A message left for Solomon at a relative’s home wasn’t returned last week.

He told police in a videotaped confession at the time of his arrest that he and Lisa had quarreled after a dinner of lobster and Champagne before they got into a struggle and he strangled her.

Solomon said he then used garbage bags he bought at 7-Eleven to wrap her body before dumping it in a nearby field, then pretending she was missing and later taking part in searches for her. One of Lisa Solomon’s cousins found her body during a search nearly a week later.

Solomon described for the Parole Board what it felt like to live for days with “the charade of not willing to face what I had done,” and participating in searches for the wife he knew was dead before playing the role of grieving spouse at her funeral.

Police became suspicious of Solomon after he made suggestions to Lisa’s relatives about the types of places to search for her.

“I couldn’t live with myself anymore and almost immediately upon being brought in for questioning I gave in to the questioning.

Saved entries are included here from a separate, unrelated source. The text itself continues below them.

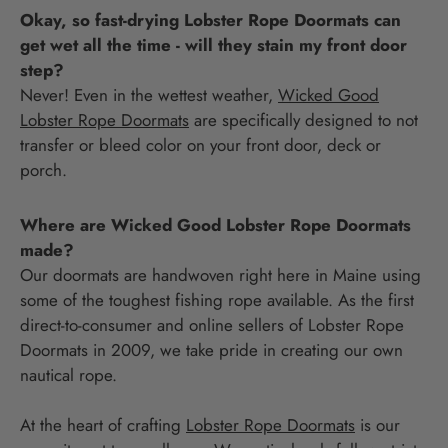
Okay, so fast-drying Lobster Rope Doormats can
get wet all the time - will they stain my front door
step?
Never! Even in the wettest weather,
Wicked Good
Lobster Rope Doormats
are specifically designed to not
transfer or bleed color on your front door, deck or
porch.
Where are Wicked Good Lobster Rope Doormats
made?
Our doormats are handwoven right here in Maine using
some of the toughest fishing rope available. As the first
direct-to-consumer and online sellers of Lobster Rope
Doormats in 2009, we take pride in creating our own
nautical rope.
At the heart of crafting
Lobster Rope Doormats
is our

I finally decided that the shame wasn’t working,” Solomon said. “The guilt I couldn’t deal with anymore and … I gave a full confession to the police.”

Solomon also told the Parole Board he made the decision at that time to “seek out ways” to “never be in this position again.”

Solomon added: “There would never be another victim based on my action again.”

A commissioner noted during Solomon’s interview that the inmate had “four misbehavior reports” during his confinement and that he’d largely managed to follow prison rules. 

The Parole Board also asked Solomon to explain his understanding of why he was so angry at the time of the crime and how that led to deadly consequences.

Solomon said he suffered abuse from his war hero father that made him insecure, something he tried to mask with alcohol and anger.

The board noted that Solomon had “very comprehensive parole release plans,” with one commissioner also telling him: “You’ve been moving yourself forward in your rehabilitation, so that is noted.”

The board noted that Solomon’s daughter, born out of his second marriage while he was behind bars, had made a “very moving and very compelling” case for his release in a letter she wrote on behalf of her toddler son — Solomon’s grandson.

“She’s never known you outside of you being in prison, correct?” a commissioner asked Solomon of his daughter.

“Correct,” he replied.

Solomon told commissioners he had a job offer at a home repair and remodeling company, planned to live in a small town and recognized sobriety was “paramount."

He also told the Parole Board he hoped the victim’s family “understands how truly sorry I am,” and that he had “transformed” himself behind bars, welcoming the church and new family into his life while developing communication and problem-solving skills.

“I just want everybody to know how truly sorry I am and I’m just seeking the chance to prove that,” Solomon said.

Six days later, the Parole Board made the decision that soon would allow him to live in upstate Broome County under what state officials said would be close supervision.

It was a decision the victim’s mother said last week she could no longer worry about after years of trying to keep her daughter’s killer off the streets.

“Whatever happens to him is no concern of mine anymore,” Weaver said. “He can’t hurt me anymore.”

EXCERPTS FROM SOLOMON'S PAROLE HEARING

“My arm was around her neck and I held her until she died.” — Matthew Solomon to the Parole Board in March, describing how he killed his newlywed wife, Lisa Solomon, in 1987.

“I just want everybody to know how truly sorry I am and I’m just seeking the chance to prove that.” — Matthew Solomon to the Parole Board.

“You’ve been moving yourself forward in your rehabilitation so that is noted.” — a Parole Board commissioner to Matthew Solomon in March during his bid for release from prison.

THE VICTIM'S FAMILY

“Whatever happens to him is no concern of mine anymore. He can’t hurt me anymore.” — Diane Weaver, the mother of slaying victim Lisa Solomon, reacting to hearing what her daughter's killer told the Parole Board.